For small intervals, this difference in computation is negligible. However, I do have a solution which uses a fairly large interval. I’m using this code to compute the L2 Norm:

import numpy as np
from scipy.integrate import quad

def error(p, x):
    p = np.array(p)
    x = np.array(x)
    assert all(p >= 0)
    assert np.isclose(sum(p), 1)
    assert all(x >= 0)
    assert all(np.diff(x) > 0)
    assert len(p) + 1 == len(x)
    err_squared = quad(lambda x: lognorm.pdf(x, s=0.1) ** 2, 0, float("inf"))[0]
    diff = x[1:] - x[:-1]
    err_squared += np.sum((p ** 2) / diff)
    temp = np.array([quad(lambda x: lognorm.pdf(x, s=0.1), x[i], x[i + 1])[0] for i in range(x.shape[0] - 1)])
    err_squared -= 2 * np.sum(p * temp / diff)
    
    return np.sqrt(err_squared)

This formula can be found by expanding the square within the integral and then use linearity. I do believe that this code is correct to compute the L2 norm, but I’m no expert in that field, please feel free to point me any error you’d see!

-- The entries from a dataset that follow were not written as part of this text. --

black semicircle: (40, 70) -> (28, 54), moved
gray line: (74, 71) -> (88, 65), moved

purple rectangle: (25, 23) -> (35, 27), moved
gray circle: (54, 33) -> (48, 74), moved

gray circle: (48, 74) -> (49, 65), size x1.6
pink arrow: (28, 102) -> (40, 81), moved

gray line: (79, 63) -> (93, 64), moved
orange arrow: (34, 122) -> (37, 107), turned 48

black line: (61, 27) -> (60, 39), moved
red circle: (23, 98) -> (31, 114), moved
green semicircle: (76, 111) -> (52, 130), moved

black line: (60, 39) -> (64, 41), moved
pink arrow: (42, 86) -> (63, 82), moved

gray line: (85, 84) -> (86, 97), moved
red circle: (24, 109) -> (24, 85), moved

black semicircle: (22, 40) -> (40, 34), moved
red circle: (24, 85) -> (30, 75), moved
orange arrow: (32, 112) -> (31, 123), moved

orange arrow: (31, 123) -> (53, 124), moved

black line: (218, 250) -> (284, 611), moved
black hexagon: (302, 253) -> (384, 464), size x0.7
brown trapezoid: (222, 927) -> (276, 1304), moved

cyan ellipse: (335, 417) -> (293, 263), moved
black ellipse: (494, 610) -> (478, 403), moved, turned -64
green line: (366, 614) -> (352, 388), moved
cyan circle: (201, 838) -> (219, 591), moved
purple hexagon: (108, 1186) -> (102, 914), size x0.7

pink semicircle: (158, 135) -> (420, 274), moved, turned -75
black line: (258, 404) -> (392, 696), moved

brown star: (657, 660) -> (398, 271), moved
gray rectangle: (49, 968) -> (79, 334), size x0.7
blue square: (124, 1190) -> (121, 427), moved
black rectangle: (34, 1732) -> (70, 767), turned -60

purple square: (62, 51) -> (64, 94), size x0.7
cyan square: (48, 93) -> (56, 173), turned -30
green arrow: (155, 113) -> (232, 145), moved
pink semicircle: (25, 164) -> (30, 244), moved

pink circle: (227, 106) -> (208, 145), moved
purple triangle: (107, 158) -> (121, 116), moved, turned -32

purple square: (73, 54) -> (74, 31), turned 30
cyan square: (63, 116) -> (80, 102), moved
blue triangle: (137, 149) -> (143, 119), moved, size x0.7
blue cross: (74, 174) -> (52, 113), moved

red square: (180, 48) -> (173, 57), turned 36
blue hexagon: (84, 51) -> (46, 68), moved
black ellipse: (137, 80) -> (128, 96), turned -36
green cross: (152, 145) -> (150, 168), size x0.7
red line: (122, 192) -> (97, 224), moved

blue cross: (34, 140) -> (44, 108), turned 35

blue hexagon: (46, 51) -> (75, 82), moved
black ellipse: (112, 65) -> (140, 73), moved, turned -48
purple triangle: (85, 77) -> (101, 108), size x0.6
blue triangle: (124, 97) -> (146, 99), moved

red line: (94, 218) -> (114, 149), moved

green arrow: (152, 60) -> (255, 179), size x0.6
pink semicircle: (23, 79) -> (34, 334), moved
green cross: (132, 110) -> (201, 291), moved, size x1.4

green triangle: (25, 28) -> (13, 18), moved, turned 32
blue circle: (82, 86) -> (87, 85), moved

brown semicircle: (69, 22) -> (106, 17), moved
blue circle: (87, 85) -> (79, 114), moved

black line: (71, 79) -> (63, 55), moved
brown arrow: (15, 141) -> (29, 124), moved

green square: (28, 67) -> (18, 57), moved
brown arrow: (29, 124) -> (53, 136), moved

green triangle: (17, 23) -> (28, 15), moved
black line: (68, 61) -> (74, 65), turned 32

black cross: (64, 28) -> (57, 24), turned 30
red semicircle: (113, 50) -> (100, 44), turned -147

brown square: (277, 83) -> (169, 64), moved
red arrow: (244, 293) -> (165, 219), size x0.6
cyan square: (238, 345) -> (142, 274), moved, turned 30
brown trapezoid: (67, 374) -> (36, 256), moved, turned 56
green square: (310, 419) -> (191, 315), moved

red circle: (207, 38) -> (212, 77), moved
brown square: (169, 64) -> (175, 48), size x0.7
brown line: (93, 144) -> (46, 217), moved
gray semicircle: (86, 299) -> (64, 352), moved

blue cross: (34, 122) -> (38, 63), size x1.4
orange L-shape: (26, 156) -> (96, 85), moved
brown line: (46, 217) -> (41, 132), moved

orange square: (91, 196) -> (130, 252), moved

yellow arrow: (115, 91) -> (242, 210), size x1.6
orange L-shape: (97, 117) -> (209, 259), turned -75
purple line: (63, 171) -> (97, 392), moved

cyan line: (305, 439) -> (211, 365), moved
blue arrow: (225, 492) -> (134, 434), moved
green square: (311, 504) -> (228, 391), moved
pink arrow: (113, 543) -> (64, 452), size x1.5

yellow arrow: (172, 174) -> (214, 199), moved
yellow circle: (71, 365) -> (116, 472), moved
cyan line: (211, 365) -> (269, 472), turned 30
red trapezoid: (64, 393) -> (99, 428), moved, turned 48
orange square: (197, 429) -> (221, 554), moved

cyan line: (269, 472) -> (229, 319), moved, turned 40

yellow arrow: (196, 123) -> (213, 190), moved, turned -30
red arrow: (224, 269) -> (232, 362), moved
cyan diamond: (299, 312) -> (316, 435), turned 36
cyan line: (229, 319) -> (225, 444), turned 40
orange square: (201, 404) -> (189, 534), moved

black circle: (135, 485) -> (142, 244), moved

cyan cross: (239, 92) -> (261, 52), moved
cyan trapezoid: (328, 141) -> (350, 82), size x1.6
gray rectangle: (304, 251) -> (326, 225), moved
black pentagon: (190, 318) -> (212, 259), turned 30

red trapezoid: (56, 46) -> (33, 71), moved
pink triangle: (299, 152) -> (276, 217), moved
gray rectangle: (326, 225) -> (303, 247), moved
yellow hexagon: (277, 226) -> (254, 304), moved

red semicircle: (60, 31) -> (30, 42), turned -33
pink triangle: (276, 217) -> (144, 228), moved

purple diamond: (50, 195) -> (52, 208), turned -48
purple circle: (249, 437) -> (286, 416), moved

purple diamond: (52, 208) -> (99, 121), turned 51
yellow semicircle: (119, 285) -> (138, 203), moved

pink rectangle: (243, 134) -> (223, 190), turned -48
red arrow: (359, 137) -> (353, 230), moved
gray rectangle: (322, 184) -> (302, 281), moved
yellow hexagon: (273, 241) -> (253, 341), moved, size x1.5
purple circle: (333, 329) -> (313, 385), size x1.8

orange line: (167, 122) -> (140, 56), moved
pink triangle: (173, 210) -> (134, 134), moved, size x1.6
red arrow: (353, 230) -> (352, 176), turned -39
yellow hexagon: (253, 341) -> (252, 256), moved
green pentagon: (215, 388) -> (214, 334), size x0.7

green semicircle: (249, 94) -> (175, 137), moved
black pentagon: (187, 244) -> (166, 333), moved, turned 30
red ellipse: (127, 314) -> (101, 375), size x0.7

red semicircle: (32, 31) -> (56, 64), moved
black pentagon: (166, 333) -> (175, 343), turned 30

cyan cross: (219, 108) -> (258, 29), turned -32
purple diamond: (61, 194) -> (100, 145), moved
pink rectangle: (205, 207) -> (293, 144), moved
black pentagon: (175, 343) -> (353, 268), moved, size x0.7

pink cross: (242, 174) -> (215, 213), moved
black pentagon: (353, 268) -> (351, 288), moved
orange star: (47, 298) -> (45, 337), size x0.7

Assuming this code is correct, my problem is that a solution of mine has an error below the threshold using this code but above the threshold using the provided code. Thus my question is: can we compute the L2 norm in another way that the one which is given here, if we prove that the associated computation is correct? Or do we have to use this implementation?

Thank you in advance for your answer!

QubitGuy · May 31, 2022, 8:20pm

Regarding your first question, the SF function is used as an approximation for the integration to infinity since in numeric integration you need to cut somewhere.

Regarding the second question, there is indeed a mistake in the code :

x_approx = np.concatenate(([x_approx[0]], x_approx, [x_approx[-1]])
Should be:

x_approx = np.concatenate(([x_grid[0]], x_approx, [x_grid[-1]]))

Your code seems OK and you may use any method he wishes.

nnemkov · June 2, 2022, 7:36am

Hi there!

I’ve made a simple jupyter notebook that you can open in Colab, which computes the L2 error by three different methods, one due to @QuantumSage another due to @tnemoz and the last one I wrote myself. I think mine might be the most accurate one because I used analytic equations for integrals of the lognormal distribution Though, for fine enough discretization the difference is negligible.

I mostly made this notebook to help reviewers check my solution, but post it here in case it can be useful for anyone else.